President-elect Donald Trump is expected to pick Wilbur Ross, the billionaire investor nicknamed "king of bankruptcy" for buying and restructuring beaten-down companies, as Secretary of Commerce, according to a senior transition official.

The official isn’t authorised to publicly discuss the matter and requested anonymity.

If confirmerd, Mr Ross, estimated to be worth nearly $3bn by Forbes, would oversee a department with a budget of $8bn and nearly 47,000 employees across the US that describes itself as "the voice of US business" within the President’s cabinet.

The billionaire is chairman of WL Ross & Co, an investment firm that specialises in corporate restructurings. While Mr Ross doesn’t have the type of banking ties that have raised eyebrows with some of Mr Trump’s other potential administration appointments, he remains a controversial pick.

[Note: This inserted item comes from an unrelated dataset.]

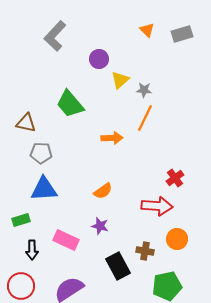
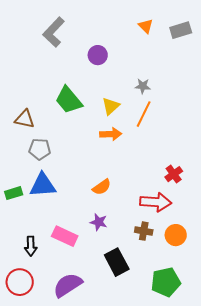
yellow triangle: (120, 80) -> (111, 106), moved
green rectangle: (21, 220) -> (14, 193), moved
brown cross: (145, 251) -> (144, 231), moved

Considered as a saviour of failing US companies, his admirers say he helped save jobs by snapping up distressed industrial businesses. However, workers often bore the cost in the form of pared-back retirement and health care benefits.

That has led some to label him a "vulture investor" more interested in stripping corporate assets for profit than reviving ailing companies.

In early 2006, the Sago coal mine owned by Ross exploded, triggering a collapse that killed a dozen miners. Federal safety inspectors in 2005 had cited the West Virginia mine with 208 violations.

Mr Ross said afterwards that he knew about the safety violations but that the mine’s management had assured him that it was a "safe situation."

"He might be the second-most complicated person in the administration to vet, behind the president-elect himself," Norman Eisen, a Brookings Institution visiting fellow who once served as President Barack Obama's chief ethics lawyer, told Politico.

A long term Democrat who turned conservative, the 78 year-old billionaire backed Republican presidential nominee Mitt Romney in 2012. He emerged as one of Mr Trump’s early supporters in the business community, having endorsed him back in March.

He went on to serve as an economic adviser for Mr Trump through the campaign.

‘‘Part of the reason why I’m supporting Trump is that I think we need a more radical, new approach to government— at least in the US — from what we’ve had before,’’ Ross told CNBC in June.

Mr Trump acknowledged he was considering Mr. Ross for commerce when the two met on November 20.

“That’s what we’re looking for,” Mr Trump told reporters.